Starting at the line that contains "digital editing, group", restate each line word for word through the final line of the data, keeping both ends.

▶ _Stored data entries_
+---+

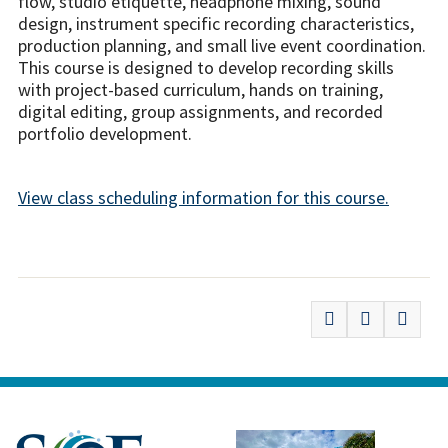
flow, studio etiquette, headphone mixing, sound
design, instrument specific recording characteristics,
production planning, and small live event coordination.
This course is designed to develop recording skills
with project-based curriculum, hands on training,
digital editing, group assignments, and recorded
portfolio development.
View class scheduling information for this course.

+---+

▶ _Response_
digital editing, group assignments, and recorded
portfolio development.
View class scheduling information for this course.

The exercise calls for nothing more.